What Mathis does that is most relevant to the artist and writer is to puncture the balloon of modernism and postmodernism. And what exactly was modernism? Wikipedia’s definition is revealing, for it substantiates precisely that intended function as Mathis critiques it, casting realism, and by extension, content itself, into the dustbin of history:

Modernism, in general, includes the activities and creations of those who felt the traditional forms of art, architecture, literature, religious faith, philosophy, social organization, activities of daily life, and even the sciences, were becoming ill-fitted to their tasks and outdated in the new economic, social, and political environment of an emerging fully industrialized world. The poet Ezra Pound‘s 1934 injunction to “Make it new!” was the touchstone of the movement’s approach towards what it saw as the now obsolete culture of the past. In this spirit, its innovations, like the stream-of-consciousness novel, atonal (or pantonal) and twelve-tone music, divisionist painting and abstract art, all had precursors in the 19th century.

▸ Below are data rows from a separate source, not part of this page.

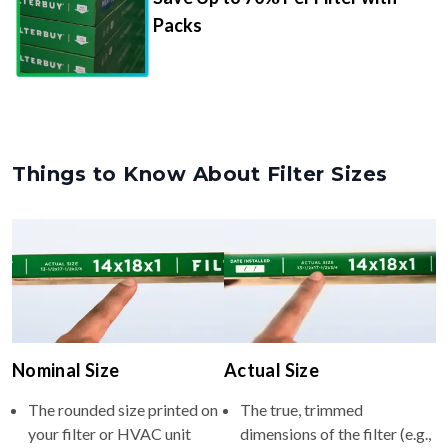
Packs
Things to Know About Filter Sizes
Nominal Size
Actual Size
The rounded size printed on
The true, trimmed
your filter or HVAC unit
dimensions of the filter (e.g.,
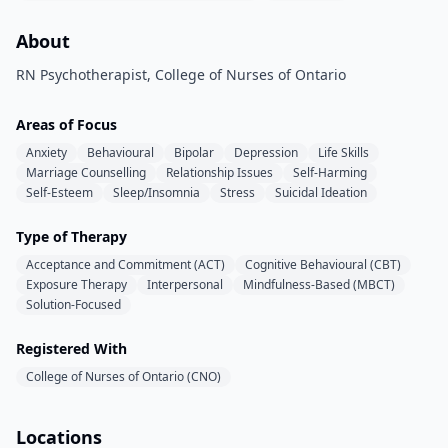
About
RN Psychotherapist, College of Nurses of Ontario
Areas of Focus
Anxiety
Behavioural
Bipolar
Depression
Life Skills
Marriage Counselling
Relationship Issues
Self-Harming
Self-Esteem
Sleep/Insomnia
Stress
Suicidal Ideation
Type of Therapy
Acceptance and Commitment (ACT)
Cognitive Behavioural (CBT)
Exposure Therapy
Interpersonal
Mindfulness-Based (MBCT)
Solution-Focused
Registered With
College of Nurses of Ontario (CNO)
Locations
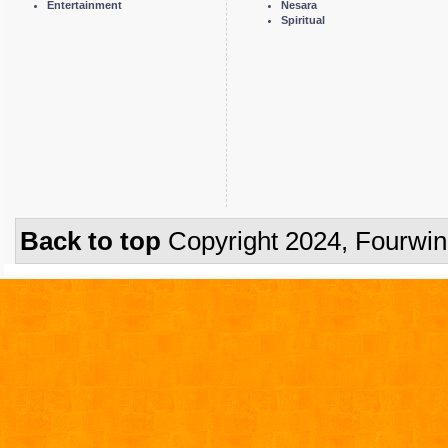
Entertainment
Nesara
Spiritual
Back to top
Copyright 2024, Fourwi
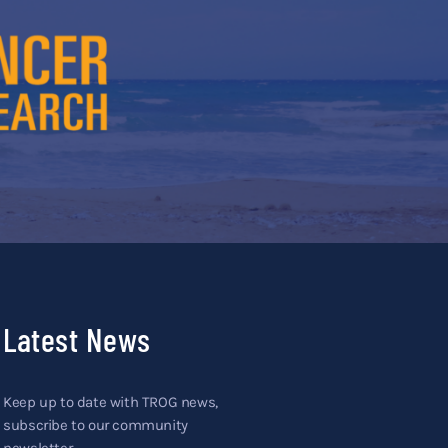
Latest News
Keep up to date with TROG news,
subscribe to our community
newsletter.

A notable characteristic of modernism is self-consciousness and irony concerning literary and social traditions, which often led to experiments with form, along with the use of techniques that drew attention to the processes and materials used in creating a painting, poem, building, etc. Modernism explicitly rejected the ideology of realism.

Postmodernism simply extended the trend further in subjectivity and relativism (again, from Wikipedia): denying the “existence of objective reality and absolute truth, as well as notions of rationalityhuman nature, and progress…. Accordingly, postmodern thought is broadly characterized by tendencies to epistemological and moral relativismpluralismself-referentiality, and irony.”

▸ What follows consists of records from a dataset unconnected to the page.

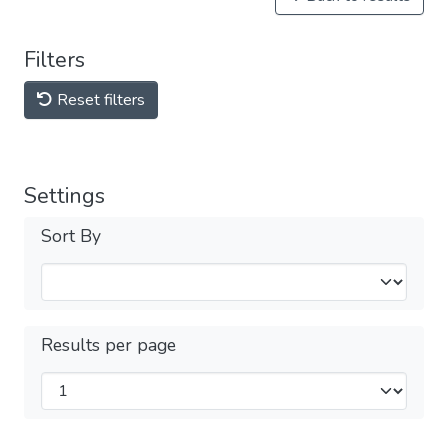
Filters
Reset filters
Settings
Sort By
Results per page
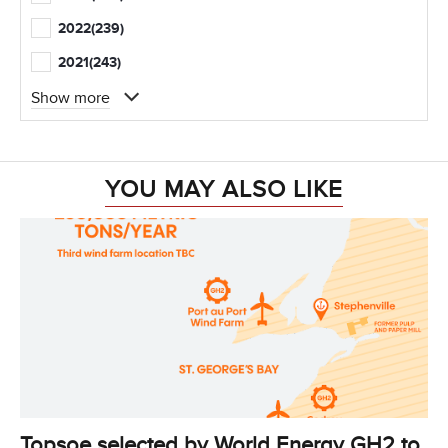
2022
(239)
2021
(243)
Show more
YOU MAY ALSO LIKE
Topsoe selected by World Energy GH2 to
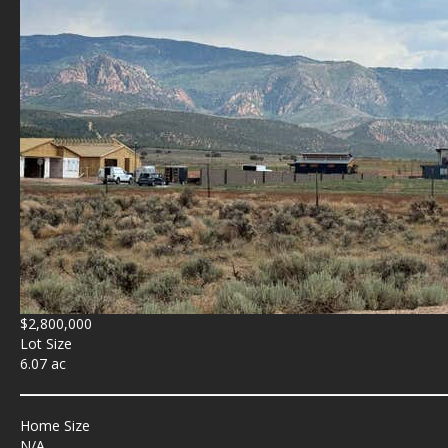
$2,800,000
Lot Size
6.07 ac
Home Size
N/A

Thus these movements, which cover the entire spectrum of Western culture in the twentieth and twenty-first centuries, were engineered and manipulated, coopted and directed, infiltrated and funded, for one purpose: the creative destruction of everything we have taken for granted as cultural and political citizen-consumers. These synthetic replacements have been planted in our brains as the most interesting and relevant forms and purposes of art, a campaign expressly designed to depoliticize us.

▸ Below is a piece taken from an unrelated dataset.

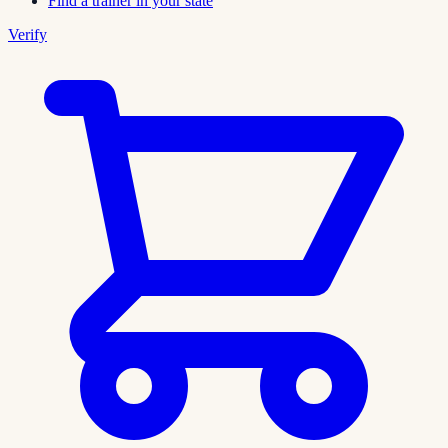
Find a trainer in your state
Verify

In this context the hidden agenda of the sixties documented by Mathis (and admitted by the CIA, in the form of their program MK-ULTRA, among others) makes sense: the promotion of a hedonistic culture of sex, drugs and rock ‘n roll. At the time, we who lived through that “revolutionary” era felt it as a genuine alternative to the previously promoted culture of the fifties, which celebrated the pursuit of happiness with makeup, a new car, and better living through chemistry, along with those same perennial addictions—sex appeal; booze, pills and cigarettes; the birth of rock ‘n roll.

To digress a moment into modern music, we had hard bop jazz pushing the edges of music as art (more than mass entertainment, which was the function of rock n roll, with its own lyrics, by the way, promoting sex, drugs and music)—to its limits where beyond lay John Cage, free jazz, and electronic abstraction. Of course the Beat writers like Kerouac and Ginsberg, whom I once loved, celebrated that very art and music in their writing and reflected it in their style: “spontaneous bop prosody.”

In the music culture since the early days of the century the jazz edge of music was allied with pot smoking. With CIA plants like Huxley and Leary pushing the psychedelics, that cultural wave was amped up and turned in the opposite direction of the concurrent wave of political protest. The progressive movement of the thirties had already got railroaded out of the picture by World War Two, but it became more threatening in the Civil Rights and Disarmament/Antiwar movements of the sixties and beyond. So, following Mathis’s logic, even those movements were coopted or turned or touted to fail, or deemed useful in demonizing those very advocates—militant Blacks, airy peaceniks, dirty hippies—thus creating false enemies within the society: the Left vs. the Right, liberals vs. conservatives, straight vs. stoned. Both the putative state—the visible, pre-elected government—and its decadent dissidents (or in popular terms, the “Silent Majority” and the “Radical Fringe”) were set to arguing on the playground, while the real business of Global Corporatocracy proceeded apace.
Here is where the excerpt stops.